■ The input
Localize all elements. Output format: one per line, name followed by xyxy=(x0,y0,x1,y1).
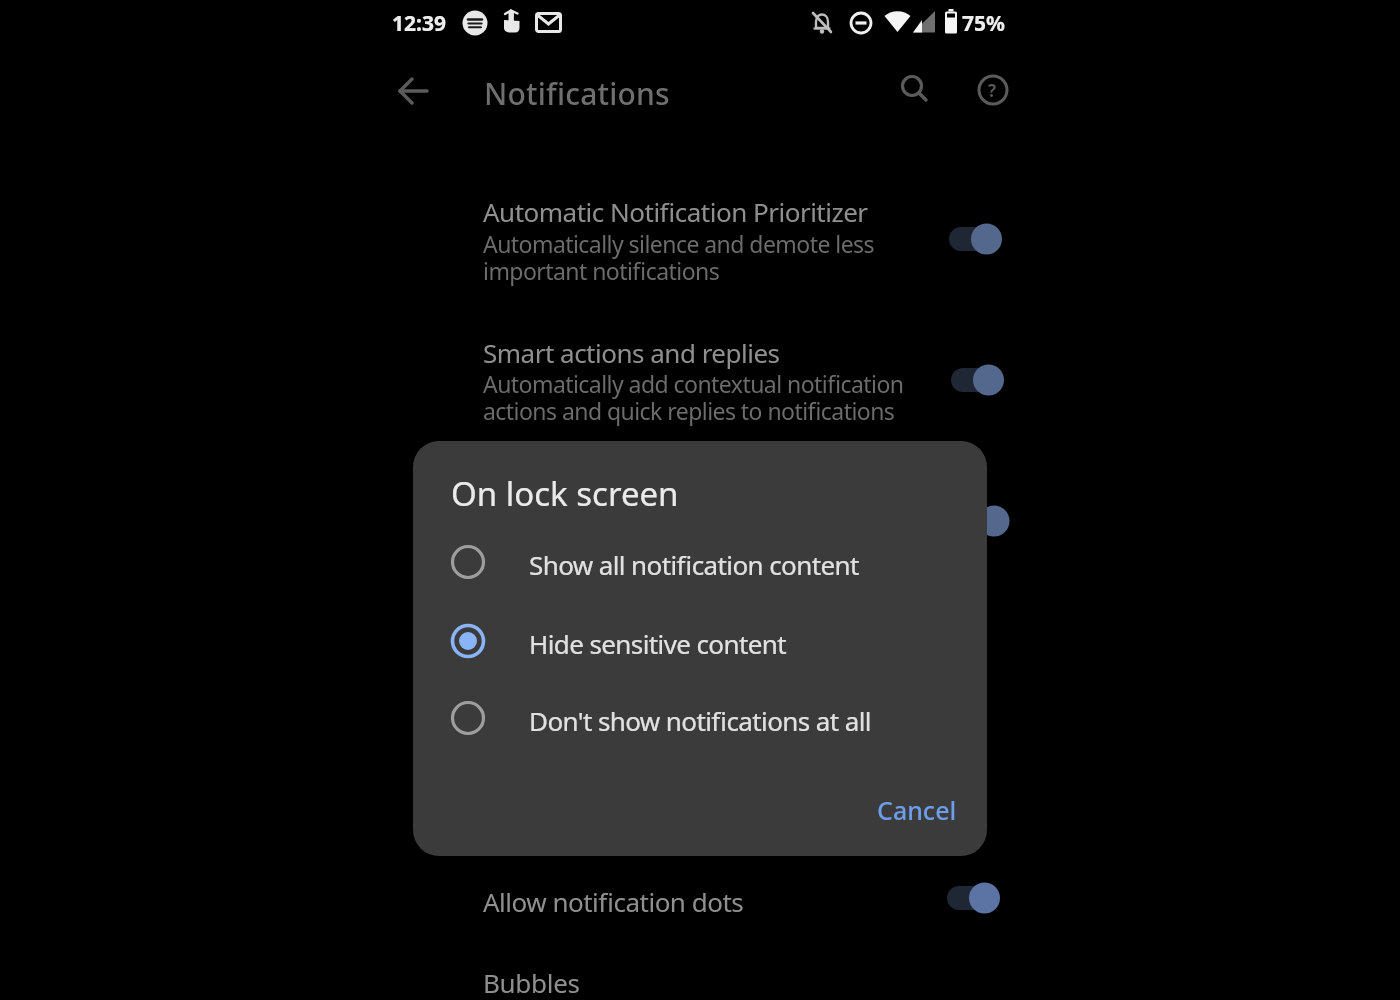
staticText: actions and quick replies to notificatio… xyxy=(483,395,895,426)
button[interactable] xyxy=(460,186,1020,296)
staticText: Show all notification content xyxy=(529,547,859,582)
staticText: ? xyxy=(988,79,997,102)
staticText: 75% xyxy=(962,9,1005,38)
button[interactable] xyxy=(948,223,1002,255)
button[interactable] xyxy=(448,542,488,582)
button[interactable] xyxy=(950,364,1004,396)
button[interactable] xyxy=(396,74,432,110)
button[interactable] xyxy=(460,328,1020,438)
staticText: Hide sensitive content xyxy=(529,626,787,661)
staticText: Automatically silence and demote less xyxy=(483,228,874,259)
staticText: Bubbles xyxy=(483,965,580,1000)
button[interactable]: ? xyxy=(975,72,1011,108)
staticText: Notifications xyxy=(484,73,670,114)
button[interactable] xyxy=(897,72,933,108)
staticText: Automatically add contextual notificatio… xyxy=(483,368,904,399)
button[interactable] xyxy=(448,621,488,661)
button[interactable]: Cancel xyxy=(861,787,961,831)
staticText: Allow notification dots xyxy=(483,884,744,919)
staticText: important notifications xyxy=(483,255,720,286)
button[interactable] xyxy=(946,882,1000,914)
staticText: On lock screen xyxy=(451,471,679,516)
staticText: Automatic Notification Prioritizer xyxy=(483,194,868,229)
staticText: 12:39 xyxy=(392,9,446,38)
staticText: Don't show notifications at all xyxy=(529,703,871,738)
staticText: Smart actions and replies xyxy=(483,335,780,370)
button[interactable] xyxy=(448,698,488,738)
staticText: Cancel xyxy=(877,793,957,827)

■ Exercise details
Return every line shown above without changing a word, and skip the pictures.

■ Task response
Localize all elements. Output format: one per line, name followed by xyxy=(x0,y0,x1,y1).
staticText: actions and quick replies to notificatio… xyxy=(483,395,895,426)
button[interactable] xyxy=(460,186,1020,296)
staticText: Show all notification content xyxy=(529,547,859,582)
staticText: ? xyxy=(988,79,997,102)
staticText: 75% xyxy=(962,9,1005,38)
button[interactable] xyxy=(948,223,1002,255)
button[interactable] xyxy=(448,542,488,582)
button[interactable] xyxy=(950,364,1004,396)
button[interactable] xyxy=(396,74,432,110)
button[interactable] xyxy=(460,328,1020,438)
staticText: Hide sensitive content xyxy=(529,626,787,661)
staticText: Automatically silence and demote less xyxy=(483,228,874,259)
staticText: Bubbles xyxy=(483,965,580,1000)
button[interactable]: ? xyxy=(975,72,1011,108)
staticText: Notifications xyxy=(484,73,670,114)
button[interactable] xyxy=(897,72,933,108)
staticText: Automatically add contextual notificatio… xyxy=(483,368,904,399)
button[interactable] xyxy=(448,621,488,661)
button[interactable]: Cancel xyxy=(861,787,961,831)
staticText: Allow notification dots xyxy=(483,884,744,919)
staticText: important notifications xyxy=(483,255,720,286)
button[interactable] xyxy=(946,882,1000,914)
staticText: On lock screen xyxy=(451,471,679,516)
staticText: Automatic Notification Prioritizer xyxy=(483,194,868,229)
staticText: 12:39 xyxy=(392,9,446,38)
staticText: Don't show notifications at all xyxy=(529,703,871,738)
staticText: Smart actions and replies xyxy=(483,335,780,370)
button[interactable] xyxy=(448,698,488,738)
staticText: Cancel xyxy=(877,793,957,827)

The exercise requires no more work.